Grisaille blinked at her. He felt rather as if he’d missed a page in the script – namely the bit where these weird and apparently friendly and affectionate people without question took him in, when all he’d ever done for them was imprison one and act as occasional guide and general source of irritation for several others.
“You don’t have to,” Greta said, apparently mistaking his silence for something other than surprise. “I mean, it’s entirely up to you, whatever you end up doing, but I do suggest you give the vampire-coven-lieutenant gig a rest for a couple of decades. It’s not a good look on you. Doesn’t do you any favors.”
He laughed without meaning to, and she had to steady his hand around the glass while he got his breathing back under control: that had hurt, hurt like being struck all over again with something pointy. Greta was looking somewhat contrite.
“Anyway,” she said. “You don’t have to decide now. Finish that, and get some more sleep. You’re safe here, I can promise that.”
“What about – the others,” he said, breathless.
“Varney’s arm is a mess, he’ll be in a sling for another week or so, and Ruthven has managed somehow to evade damage to his pretty face but he’s banged up as well. St. Germain’s in better shape. And Emily’s all right, even if she’s having trouble adjusting to the diurnal cycle.”
“She’s here?”
“Oh yes. We got you both out, at the end of it all. She’s under Ruthven and Varney’s protection, which is practically the best possible situation for a kid in her position; they’ll make sure she gets whatever help she needs, and they can tell her how to be a vampire in a more sustainable and less self-destructive sort of way.”
He nodded, subsiding. Thought about Corvin at the beginning of all this, standing at the Opera balcony looking down at Ruthven and Greta moving through the crowd. Thought about himself, sidling up to his leader, looking down as well. Thought about how much he’d wanted, even then, before all of this, to have someone else in charge.

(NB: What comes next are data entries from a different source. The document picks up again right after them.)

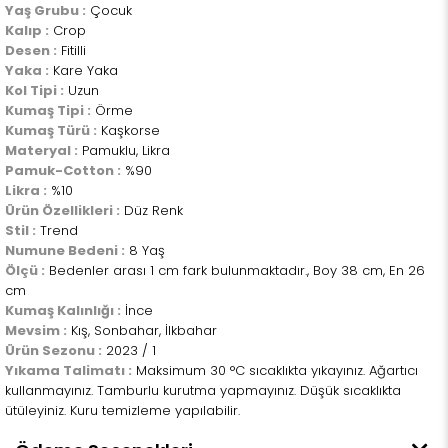
Yaş Grubu :
Çocuk
Kalıp :
Crop
Desen :
Fitilli
Yaka :
Kare Yaka
Kol Tipi :
Uzun
Kumaş Tipi :
Örme
Kumaş Türü :
Kaşkorse
Materyal :
Pamuklu, Likra
Pamuk-Cotton :
%90
Likra :
%10
Ürün Özellikleri :
Düz Renk
Stil :
Trend
Numune Bedeni :
8 Yaş
Ölçü :
Bedenler arası 1 cm fark bulunmaktadır., Boy 38 cm, En 26
cm
Kumaş Kalınlığı :
İnce
Mevsim :
Kış, Sonbahar, İlkbahar
Ürün Sezonu :
2023 / 1
Yıkama Talimatı :
Maksimum 30 °C sıcaklıkta yıkayınız. Ağartıcı
kullanmayınız. Tamburlu kurutma yapmayınız. Düşük sıcaklıkta
ütüleyiniz. Kuru temizleme yapılabilir.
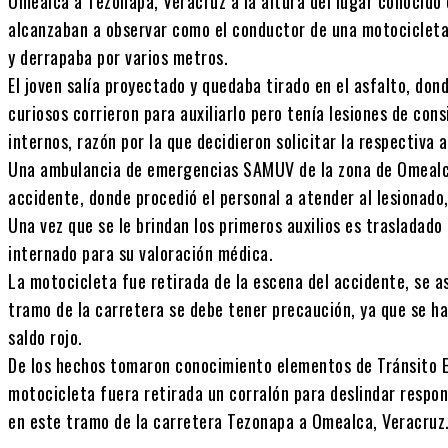
Omealca a Tezonapa, Veracruz a la altura del lugar conocido
alcanzaban a observar como el conductor de una motocicleta d
y derrapaba por varios metros.
El joven salía proyectado y quedaba tirado en el asfalto, don
curiosos corrieron para auxiliarlo pero tenía lesiones de con
internos, razón por la que decidieron solicitar la respectiva 
Una ambulancia de emergencias SAMUV de la zona de Omealca 
accidente, donde procedió el personal a atender al lesionado, 
Una vez que se le brindan los primeros auxilios es trasladado
internado para su valoración médica.
La motocicleta fue retirada de la escena del accidente, se a
tramo de la carretera se debe tener precaución, ya que se h
saldo rojo.
De los hechos tomaron conocimiento elementos de Tránsito E
motocicleta fuera retirada un corralón para deslindar respo
en este tramo de la carretera Tezonapa a Omealca, Veracruz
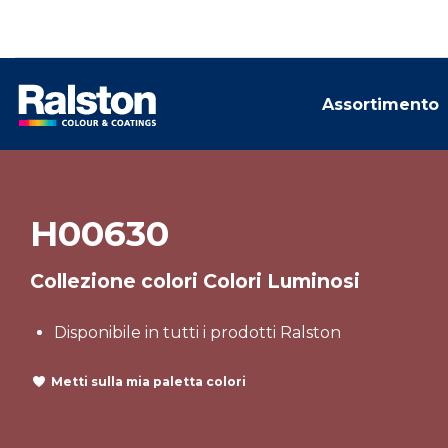
Assortimento
H00630
Collezione colori Colori Luminosi
Disponibile in tutti i prodotti Ralston
Metti sulla mia paletta colori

I can see why you want to pull his head off, he had said. It’s a nice head.
Grisaille was glad, in a forceful if formless sort of way, that Corvin hadn’t succeeded in that particular task.
Greta took the glass back, and reached down to rest a hand gently against his foreh
ead. “Good,” she said, “you’re making excellent progress, I’m very pleased. Does it hurt any less?”

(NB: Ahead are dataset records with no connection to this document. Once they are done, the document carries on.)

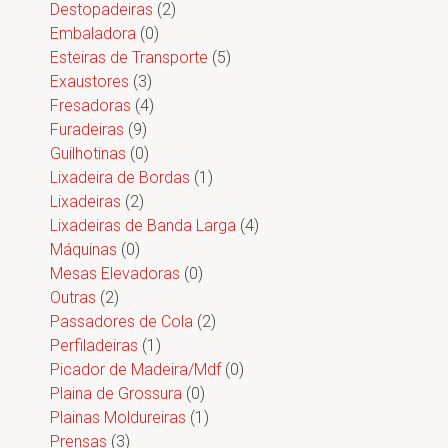
Destopadeiras
(2)
Embaladora
(0)
Esteiras de Transporte
(5)
Exaustores
(3)
Fresadoras
(4)
Furadeiras
(9)
Guilhotinas
(0)
Lixadeira de Bordas
(1)
Lixadeiras
(2)
Lixadeiras de Banda Larga
(4)
Máquinas
(0)
Mesas Elevadoras
(0)
Outras
(2)
Passadores de Cola
(2)
Perfiladeiras
(1)
Picador de Madeira/Mdf
(0)
Plaina de Grossura
(0)
Plainas Moldureiras
(1)
Prensas
(3)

He realized that it did. The pain was still there, but it had been blunted, overlaid with some kind of insulating factor, or perhaps he simply didn’t care about it quite so much. “Yes,” he said, and was rewarded with a bright and genuine smile.
“I had hoped for that. Get some rest, Grisaille. Today —”
“Is the first day of the rest of my unlife?” he drawled, raising an eyebrow. She nodded, mock-solemn.
“You are not a number,” she informed him, “you are a free man.”
“You know, I cannot believe you missed the opportunity to tell me I was in the Village when I woke up,” said Grisaille, but he was smiling helplessly. It had been a small but pleasant surprise to find that his prisoner had a sense of humor, back in the tunnels under the city.
“To be honest,” said Greta, rueful, “neither can I.”